Open haraldsteinlechner opened 5 years ago
@haraldsteinlechner thanks for taking the time to file this bug report; I'll get to it as soon as I get back to civilization (in a couple of days) as I'm currently traveling with limited internet access. I think we will find the source of contention in the buffer manager.
just a quick update on problem 1: we further invastigated and rewrote suave internals in order to use the new socket.receiveAsync(buffer)
(available in netstandard2 and net471) instead of the eventargs stuff which it currently uses. however we could not fix the problem in suave yet. somehow still there need to be thread pool threads getting blocked during operation. In effect the problem looks like this one: http://joeduffyblog.com/2006/07/08/clr-thread-pool-injection-stuttering-problems/
i started sicussion here https://gitter.im/dotnet/coreclr although i'm not sure this is the right place.
Hi @haraldsteinlechner
I have been playing with your POC for a few days now and I here is what I have found so far.
With regard to Problem 2
Using many WebSocket connections, beginning from approx 10 take forever.

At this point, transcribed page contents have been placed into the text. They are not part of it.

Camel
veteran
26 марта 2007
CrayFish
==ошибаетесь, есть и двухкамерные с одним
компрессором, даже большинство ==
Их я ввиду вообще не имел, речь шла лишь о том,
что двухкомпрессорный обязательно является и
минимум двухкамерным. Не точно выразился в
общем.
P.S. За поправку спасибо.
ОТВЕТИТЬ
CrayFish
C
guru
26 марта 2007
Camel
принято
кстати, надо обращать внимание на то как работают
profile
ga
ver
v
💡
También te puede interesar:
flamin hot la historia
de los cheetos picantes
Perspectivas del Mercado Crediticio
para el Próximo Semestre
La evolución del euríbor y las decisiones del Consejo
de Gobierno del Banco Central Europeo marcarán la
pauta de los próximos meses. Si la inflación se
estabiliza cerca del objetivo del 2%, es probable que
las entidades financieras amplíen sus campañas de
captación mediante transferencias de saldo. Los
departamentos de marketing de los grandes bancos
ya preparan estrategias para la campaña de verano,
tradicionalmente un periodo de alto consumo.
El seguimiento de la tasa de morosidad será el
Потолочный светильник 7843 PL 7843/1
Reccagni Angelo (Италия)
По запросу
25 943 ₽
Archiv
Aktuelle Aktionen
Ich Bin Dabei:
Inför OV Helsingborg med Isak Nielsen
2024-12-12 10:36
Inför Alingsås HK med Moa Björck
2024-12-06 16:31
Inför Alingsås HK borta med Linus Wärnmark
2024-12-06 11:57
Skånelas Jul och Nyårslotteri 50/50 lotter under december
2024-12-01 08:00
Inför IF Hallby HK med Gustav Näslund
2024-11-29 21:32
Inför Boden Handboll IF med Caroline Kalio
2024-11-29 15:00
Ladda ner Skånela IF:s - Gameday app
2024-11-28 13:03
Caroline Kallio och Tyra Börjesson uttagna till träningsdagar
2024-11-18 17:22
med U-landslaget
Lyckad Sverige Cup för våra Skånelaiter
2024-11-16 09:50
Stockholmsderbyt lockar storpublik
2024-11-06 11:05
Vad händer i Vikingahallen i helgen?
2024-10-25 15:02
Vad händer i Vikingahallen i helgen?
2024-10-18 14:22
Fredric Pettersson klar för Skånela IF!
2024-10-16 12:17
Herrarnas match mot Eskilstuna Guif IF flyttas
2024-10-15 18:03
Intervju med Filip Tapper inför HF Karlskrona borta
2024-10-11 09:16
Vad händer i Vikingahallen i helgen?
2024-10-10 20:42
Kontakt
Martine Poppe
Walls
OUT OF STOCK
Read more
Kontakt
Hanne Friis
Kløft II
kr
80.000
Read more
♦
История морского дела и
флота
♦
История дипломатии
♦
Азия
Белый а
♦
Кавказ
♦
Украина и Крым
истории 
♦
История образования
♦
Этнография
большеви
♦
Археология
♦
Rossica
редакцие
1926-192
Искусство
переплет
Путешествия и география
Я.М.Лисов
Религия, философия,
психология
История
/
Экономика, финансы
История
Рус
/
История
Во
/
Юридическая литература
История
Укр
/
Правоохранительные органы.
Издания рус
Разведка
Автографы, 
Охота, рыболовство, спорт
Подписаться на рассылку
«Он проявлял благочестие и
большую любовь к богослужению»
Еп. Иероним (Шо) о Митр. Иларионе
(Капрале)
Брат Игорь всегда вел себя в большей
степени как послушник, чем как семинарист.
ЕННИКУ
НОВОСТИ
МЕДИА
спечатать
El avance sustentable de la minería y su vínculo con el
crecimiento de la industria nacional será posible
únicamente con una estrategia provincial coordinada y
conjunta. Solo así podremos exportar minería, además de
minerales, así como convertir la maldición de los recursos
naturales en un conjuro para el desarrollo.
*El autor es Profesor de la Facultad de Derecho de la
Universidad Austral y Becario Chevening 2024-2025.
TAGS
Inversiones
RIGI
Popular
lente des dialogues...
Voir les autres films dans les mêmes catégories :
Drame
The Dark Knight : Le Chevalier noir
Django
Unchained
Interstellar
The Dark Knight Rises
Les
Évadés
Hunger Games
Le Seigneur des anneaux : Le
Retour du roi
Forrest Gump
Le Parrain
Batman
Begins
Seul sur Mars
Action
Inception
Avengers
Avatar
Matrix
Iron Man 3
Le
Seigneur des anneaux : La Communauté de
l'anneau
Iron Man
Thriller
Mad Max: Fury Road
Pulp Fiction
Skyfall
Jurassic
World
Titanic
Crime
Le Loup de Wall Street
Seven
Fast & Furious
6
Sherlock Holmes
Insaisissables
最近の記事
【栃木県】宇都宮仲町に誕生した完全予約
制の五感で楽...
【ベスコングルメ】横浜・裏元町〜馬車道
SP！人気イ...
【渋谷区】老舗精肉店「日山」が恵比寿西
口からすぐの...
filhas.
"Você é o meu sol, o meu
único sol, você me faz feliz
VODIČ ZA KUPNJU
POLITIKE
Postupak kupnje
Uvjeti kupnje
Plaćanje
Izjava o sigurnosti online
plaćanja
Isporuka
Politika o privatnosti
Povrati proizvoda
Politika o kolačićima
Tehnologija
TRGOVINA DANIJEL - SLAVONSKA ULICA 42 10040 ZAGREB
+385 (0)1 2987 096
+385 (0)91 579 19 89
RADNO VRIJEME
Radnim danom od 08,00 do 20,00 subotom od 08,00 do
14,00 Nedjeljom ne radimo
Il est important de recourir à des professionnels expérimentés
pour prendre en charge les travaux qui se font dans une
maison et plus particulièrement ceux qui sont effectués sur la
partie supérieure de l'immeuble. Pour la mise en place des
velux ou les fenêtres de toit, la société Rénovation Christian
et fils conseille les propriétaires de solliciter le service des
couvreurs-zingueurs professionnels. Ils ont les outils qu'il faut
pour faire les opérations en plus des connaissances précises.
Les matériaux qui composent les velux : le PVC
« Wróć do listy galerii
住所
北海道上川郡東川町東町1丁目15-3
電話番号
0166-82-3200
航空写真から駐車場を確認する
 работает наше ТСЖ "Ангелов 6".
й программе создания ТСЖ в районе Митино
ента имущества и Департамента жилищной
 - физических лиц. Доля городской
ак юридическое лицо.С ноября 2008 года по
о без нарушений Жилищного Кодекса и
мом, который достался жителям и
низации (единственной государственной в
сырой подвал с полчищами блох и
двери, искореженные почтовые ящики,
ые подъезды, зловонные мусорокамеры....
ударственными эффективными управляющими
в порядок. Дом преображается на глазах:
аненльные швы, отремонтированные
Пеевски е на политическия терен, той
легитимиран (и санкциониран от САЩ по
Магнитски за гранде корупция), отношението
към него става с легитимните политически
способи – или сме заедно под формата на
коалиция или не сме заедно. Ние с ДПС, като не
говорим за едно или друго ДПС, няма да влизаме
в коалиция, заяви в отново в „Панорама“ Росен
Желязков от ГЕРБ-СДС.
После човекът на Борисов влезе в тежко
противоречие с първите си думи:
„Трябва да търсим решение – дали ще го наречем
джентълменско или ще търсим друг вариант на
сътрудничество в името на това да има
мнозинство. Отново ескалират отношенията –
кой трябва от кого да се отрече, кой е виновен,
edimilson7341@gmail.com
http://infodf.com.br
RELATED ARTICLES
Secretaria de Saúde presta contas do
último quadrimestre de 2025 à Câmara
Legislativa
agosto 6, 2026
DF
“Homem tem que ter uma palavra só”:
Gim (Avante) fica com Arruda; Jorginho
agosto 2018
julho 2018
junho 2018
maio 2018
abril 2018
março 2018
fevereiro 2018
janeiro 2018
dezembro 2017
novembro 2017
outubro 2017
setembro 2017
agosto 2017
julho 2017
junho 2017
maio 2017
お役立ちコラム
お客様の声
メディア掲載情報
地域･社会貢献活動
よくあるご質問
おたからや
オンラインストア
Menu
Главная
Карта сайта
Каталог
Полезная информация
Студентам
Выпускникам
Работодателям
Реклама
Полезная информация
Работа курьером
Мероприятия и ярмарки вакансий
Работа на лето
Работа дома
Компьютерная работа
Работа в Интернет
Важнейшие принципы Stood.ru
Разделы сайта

I do not see exactly this. Answering to 32 clients takes about 4.5 seconds but then stays pretty linear after increasing the number of clients.
startup for 9 clients took: 259.6000000194181ms.
startup for 16 clients took: 787.9999999713618ms.
startup for 18 clients took: 3755.299999989802ms.
startup for 32 clients took: 4803.599999984726ms
startup for 64 clients took: 4787.400000001071ms.
startup for 128 clients took: 4965.800000005402ms.
startup for 232 clients took: 5023.999999975786ms.
The why it does this does not seem to reside within Suave; as far as I can see the time is spent waiting for accept
to return. I rewrote the accept loop in its own dedicated thread with no F# asyncs and it exhibited the same connection time signature; it did so also after using plain blocking accepts.
As to Problem 1, I have managed to get rid of the long round trip in my tree, I am now figuring out which one of my changes did it. I'll get back to you on this.
cool. hope you can find out problem 1 :)
OK, the source of problem 1, the stuttering, is in the actual POC.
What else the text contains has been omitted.